___ DATASET EXCERPTS

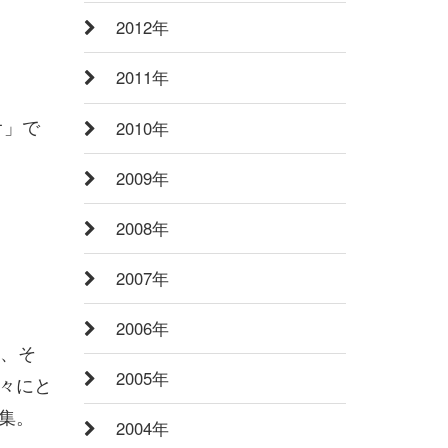
2012年
2011年
Ｃ
オ」で
2010年
2009年
2008年
2007年
2006年
に、そ
2005年
々にと
集。
2004年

______

**DESCRIPTION OF THE TASK**
When you restate the listing above, give each line word for word but leave out every image.

**OUTPUT FOR THIS EXERCISE**
2012年
2011年
Ｃ
オ」で
2010年
2009年
2008年
2007年
2006年
に、そ
2005年
々にと
集。
2004年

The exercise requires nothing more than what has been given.